By MICHELE C. HLADIK
COLUMBUS -- Raping a child would soon automatically send a person to prison for life if state lawmakers and Ohio prosecutors succeed in passing legislation aimed at stiffening penalties for the crime.
The attack on the issue is coming from both the Ohio Senate and the Ohio House of Representatives and both sides of the political aisle.
Two pieces of legislation have been introduced that would remove a prosecutor's need to prove force was used in the rape of a child.
"It's common sense," said state Rep. John Widowfield, R-Cuyahoga Falls, a sponsor of one of the bills. "How can you rape a 2-year-old and not use force? Prosecutors believe the element of force is already implied in the rape of a child."
Ohio law now requires prosecutors to prove force was used in the rape of a child in order for the assailant to get a life sentence, but recently introduced legislation would remove that requirement making it easier to seek a life sentence for the crime.

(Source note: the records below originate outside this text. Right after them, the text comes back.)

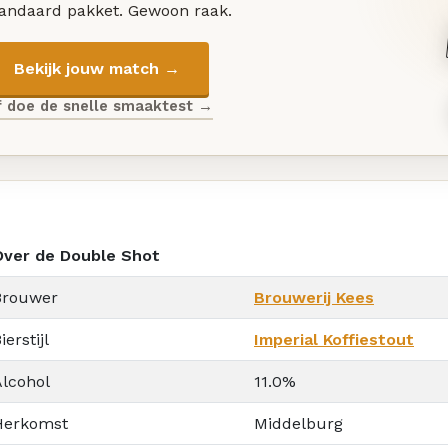
tandaard pakket. Gewoon raak.
Bekijk jouw match →
f doe de snelle smaaktest →
Over de Double Shot
Brouwer
Brouwerij Kees
ierstijl
Imperial Koffiestout
Alcohol
11.0%
Herkomst
Middelburg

Easier for prosecutors: Widowfield's legislation, House Bill 485, would remove the requirement for prosecutors to prove force when a child 10 years old or younger is raped.
This would allow prosecutors to seek a life sentence rather than the available sentence of three to 10 years when force can't be proved.
"These perpetrators who commit these acts have the highest rate of recidivism," Widowfield said. "We want to put these people away for a long time."
Widowfield said the bill already has a number of supporters, including Lt. Gov. Maureen O'Connor, the Ohio Prosecuting Attorney Association, Ohio Attorney General Betty Montgomery, the Summit County Sheriff's Office, the Ohio Fraternal Order of Police and 36 House members including state Rep. Ann Womer Benjamin, R-Aurora. Womer Benjamin chairs the House Criminal Justice Committee, which is having hearings on the bill.
Widowfield said several Summit County judges are expected to testify for the bill at its next hearing.
Senate measure: Senate Bill 225, sponsored by Senate Minority Leader Leigh Herington, D-Rootstown, would remove the proof-of-force requirements and make it easier for prosecutors to seek a life sentence.
The Senate bill goes one step further and allows prosecutors to seek a sentence of life with no possibility of parole if certain factors are proved.
Those factors include previous offenses, the use of threats or serious physical harm to the child or family members, or the threat of a deadly weapon during the crime.
Herington said he also has support from both Democrats and Republicans on his bill and he would be willing to work with Widowfield on the legislation and make the sentence tougher.
Widowfield said that there will be many chances to make changes to his bill as it finds works its way through the legislative process and that he is willing to work with anyone on improving it.